Last call: #11863 (Model.objects.raw)

24 views
Skip to first unread message

Jacob Kaplan-Moss

unread,
Dec 15, 2009, 5:15:19 PM12/15/09
to django-d...@googlegroups.com
Hey folks --

Forgot to mention it during the sprint this weekend, but I've pushed a
RC patch to #11863, Model.objects.raw(). If anyone's got any feedback,
let it fly. Otherwise, I'll be checking this in in a couple-three days
or so.

Jacob

Jeremy Dunck

unread,
Dec 15, 2009, 6:31:28 PM12/15/09
to django-d...@googlegroups.com
======
InsuficientFields -> InsufficientFields

======
This bit doesn't seem to be true; It seems that missing fields will
raise InsuficientFields instead. Am I reading it wrong?
"
The ``Person`` objects returned by this query will have their ``first_name``
attributes set correctly, but *will not have any other model fields set*. This
means that accessing ``last_name`` or ``birth_date`` will result in an
``AttributeError``.
"

======
RawQuery.__len__ calls _populate_cache twice. I see the comment about
SQLite, but if that was intended, why not just use len(self._cache) to
start with, since _populate_cache does .fetchall()?

======

RawQuery._populate_cache does fetchall(). This is sort of surprising,
since normal QuerySets go out of their way to avoid fetchall.
RawQuerySets are not as lazy as normal querysets in that normal
querysets do fetchmany. If this was intended, it might be worth
pointing out. In fact, I think RawQuerySet.iterator won't do what
people expect.

======
On "admonition:: Model table names" - Person._meta.db_table would have
the value, and it might be better to be more explicit about it. But
it's an "_" API, so maybe we don't want to make it clearer after all.
;-)

======
"You'll use ``%s``"
Is that back-end independent? It looks like it gets evaluated by
whatever backend you're using, and so would depend on DB-API
paramstyle.

======
Typo here:
"It's tempting to write the above query as:: "
>>> query = 'SELECT * FROM myapp_person WHERE last_name = %s', % lname)
->
>>> query = 'SELECT * FROM myapp_person WHERE last_name = %s' % lname
Or did you make it bad syntax on purpose?

======

RawQuery.validate_sql excludes anything but selects, but Oracle uses
comments to do query hinting. Can an Oracle person confirm that those
hints can't start the query SQL? (Not worth holding up landing, of
course.)

======

Ian Kelly

unread,
Dec 15, 2009, 6:38:08 PM12/15/09
to django-d...@googlegroups.com
On Tue, Dec 15, 2009 at 4:31 PM, Jeremy Dunck <jdu...@gmail.com> wrote:
> RawQuery.validate_sql excludes anything but selects, but Oracle uses
> comments to do query hinting.  Can an Oracle person confirm that those
> hints can't start the query SQL?  (Not worth holding up landing, of
> course.)

Hints always immediately follow the SELECT keyword.
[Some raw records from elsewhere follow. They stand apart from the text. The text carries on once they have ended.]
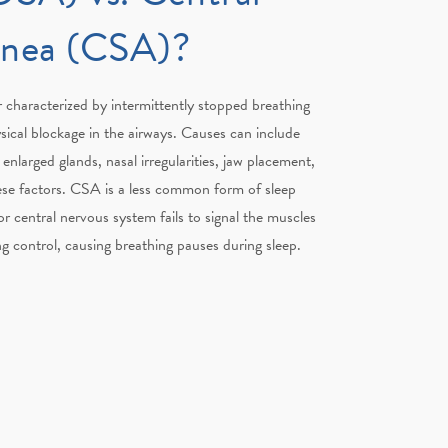
pnea (CSA)?
 characterized by intermittently stopped breathing
sical blockage in the airways. Causes can include
enlarged glands, nasal irregularities, jaw placement,
ese factors. CSA is a less common form of sleep
r central nervous system fails to signal the muscles
ng control, causing breathing pauses during sleep.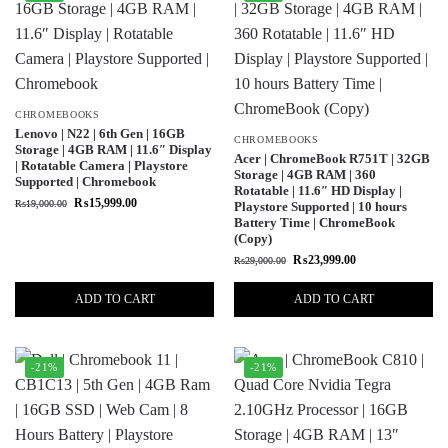
CHROMEBOOKS
Lenovo | N22 | 6th Gen | 16GB
CHROMEBOOKS
Storage | 4GB RAM | 11.6″ Display
Acer | ChromeBook R751T | 32GB
| Rotatable Camera | Playstore
Storage | 4GB RAM | 360
Supported | Chromebook
Rotatable | 11.6″ HD Display |
₨
15,999.00
₨
19,000.00
Playstore Supported | 10 hours
Battery Time | ChromeBook
(Copy)
₨
23,999.00
₨
29,000.00
ADD TO CART
ADD TO CART
-21%
-21%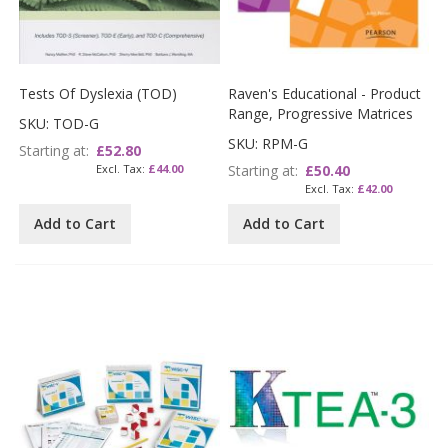
Tests Of Dyslexia (TOD)
Raven's Educational - Product
Range, Progressive Matrices
SKU: TOD-G
SKU: RPM-G
Starting at
£52.80
£44.00
Starting at
£50.40
£42.00
Add to Cart
Add to Cart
http://download.oracle.com/docs/cd/B28359_01/server.111/b28286/sql_elements006.htm#i31713

Jacob Kaplan-Moss

unread,
Dec 15, 2009, 7:54:48 PM12/15/09
to django-d...@googlegroups.com
Thanks for the review, Jeremy.

On Tue, Dec 15, 2009 at 5:31 PM, Jeremy Dunck <jdu...@gmail.com> wrote:
> This bit doesn't seem to be true; It seems that missing fields will
> raise InsuficientFields instead.  Am I reading it wrong?

Ah, good catch. I'd intended to remove this behavior as it's overly
strict -- the whole point of ``raw()`` is that it lets you play fast
and loose with best practices. The code now matches the docs.

> RawQuery._populate_cache does fetchall().  This is sort of surprising,
> since normal QuerySets go out of their way to avoid fetchall.
> RawQuerySets are not as lazy as normal querysets in that normal
> querysets do fetchmany.  If this was intended, it might be worth
> pointing out.   In fact, I think RawQuerySet.iterator won't do what
> people expect.

Yeah, this is annoying: SQLite doesn't support cursor.rowcount until
all the rows have been fetched, so supporting a cheap __len__ is hard.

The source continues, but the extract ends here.